Extracted records
==============================

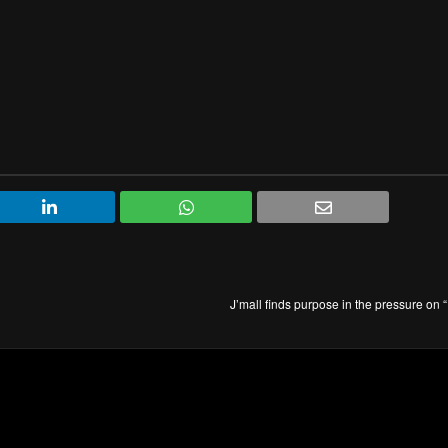
J’mall finds purpose in the pressure on 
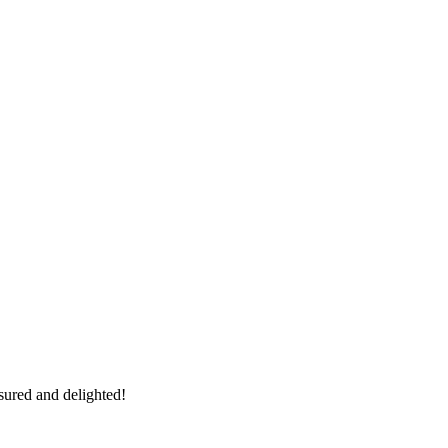
sured and delighted!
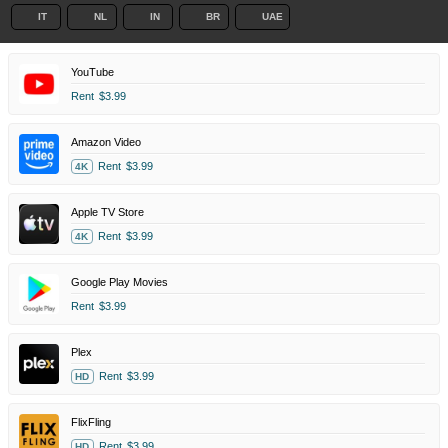
IT
NL
IN
BR
UAE
YouTube
Rent
$3.99
Amazon Video
Rent
$3.99
4K
Apple TV Store
Rent
$3.99
4K
Google Play Movies
Rent
$3.99
Plex
Rent
$3.99
HD
FlixFling
Rent
$3.99
HD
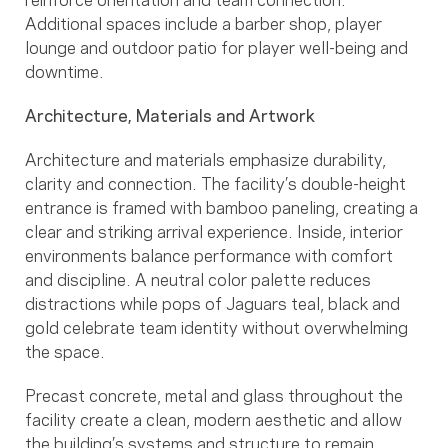
Additional spaces include a barber shop, player
lounge and outdoor patio for player well-being and
downtime.
Architecture, Materials and Artwork
Architecture and materials emphasize durability,
clarity and connection. The facility’s double-height
entrance is framed with bamboo paneling, creating a
clear and striking arrival experience. Inside, interior
environments balance performance with comfort
and discipline. A neutral color palette reduces
distractions while pops of Jaguars teal, black and
gold celebrate team identity without overwhelming
the space.
Precast concrete, metal and glass throughout the
facility create a clean, modern aesthetic and allow
the building’s systems and structure to remain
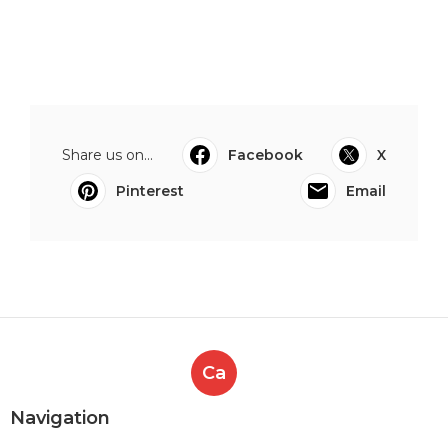
Share us on...
Facebook
X
Pinterest
Email
Ca
Navigation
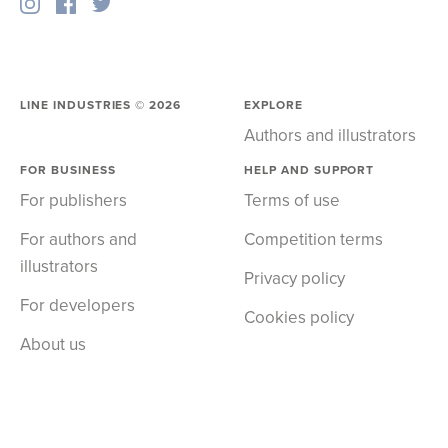
LINE INDUSTRIES ©
2026
EXPLORE
Authors and illustrators
FOR BUSINESS
HELP AND SUPPORT
For publishers
Terms of use
For authors and
Competition terms
illustrators
Privacy policy
For developers
Cookies policy
About us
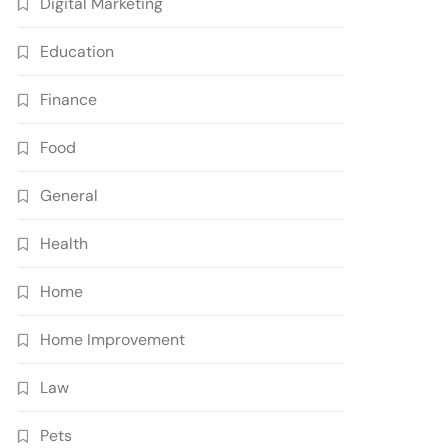
Digital Marketing
Education
Finance
Food
General
Health
Home
Home Improvement
Law
Pets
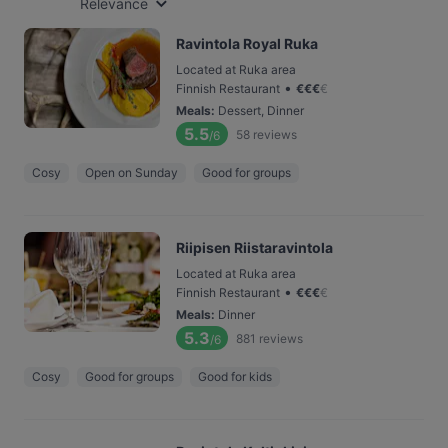
Relevance
Ravintola Royal Ruka
Located at Ruka area
•
Finnish Restaurant
€
€
€
€
Meals
:
Dessert, Dinner
5.5
58
reviews
/6
Cosy
Open on Sunday
Good for groups
Riipisen Riistaravintola
Located at Ruka area
•
Finnish Restaurant
€
€
€
€
Meals
:
Dinner
5.3
881
reviews
/6
Cosy
Good for groups
Good for kids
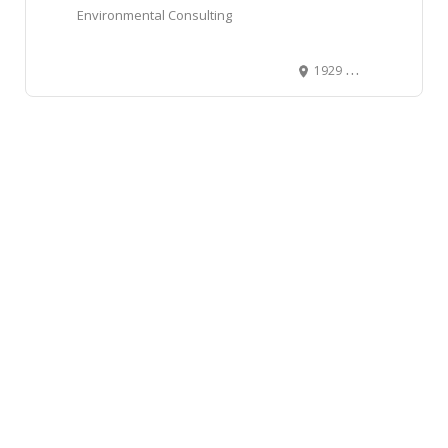
Environmental Consulting
1929 10th Avenue Southwest, Southwest Calgary, Calgary, Alberta T3C 0K3, Canada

==============================

> _Work request_:
Only the text of the entries above, transcribed exactly, should be given; leave out pictures.

> _Task answer_:
J’mall finds purpose in the pressure on 
sured and delighted!
IT
NL
IN
BR
UAE
YouTube
Rent
$3.99
Amazon Video
Rent
$3.99
4K
Apple TV Store
Rent
$3.99
4K
Google Play Movies
Rent
$3.99
Plex
Rent
$3.99
HD
FlixFling
Rent
$3.99
HD
Additional spaces include a barber shop, player
lounge and outdoor patio for player well-being and
downtime.
Architecture, Materials and Artwork
Architecture and materials emphasize durability,
clarity and connection. The facility’s double-height
entrance is framed with bamboo paneling, creating a
clear and striking arrival experience. Inside, interior
environments balance performance with comfort
and discipline. A neutral color palette reduces
distractions while pops of Jaguars teal, black and
gold celebrate team identity without overwhelming
the space.
Precast concrete, metal and glass throughout the
facility create a clean, modern aesthetic and allow
the building’s systems and structure to remain
Share us on...
Facebook
X
Pinterest
Email
Ca
Navigation
LINE INDUSTRIES ©
2026
EXPLORE
Authors and illustrators
FOR BUSINESS
HELP AND SUPPORT
For publishers
Terms of use
For authors and
Competition terms
illustrators
Privacy policy
For developers
Cookies policy
About us
Digital Marketing
Education
Finance
Food
General
Health
Home
Home Improvement
Law
Pets
Relevance
Ravintola Royal Ruka
Located at Ruka area
•
Finnish Restaurant
€
€
€
€
Meals
:
Dessert, Dinner
5.5
58
reviews
/6
Cosy
Open on Sunday
Good for groups
Riipisen Riistaravintola
Located at Ruka area
•
Finnish Restaurant
€
€
€
€
Meals
:
Dinner
5.3
881
reviews
/6
Cosy
Good for groups
Good for kids
Environmental Consulting
1929 10th Avenue Southwest, Southwest Calgary, Calgary, Alberta T3C 0K3, Canada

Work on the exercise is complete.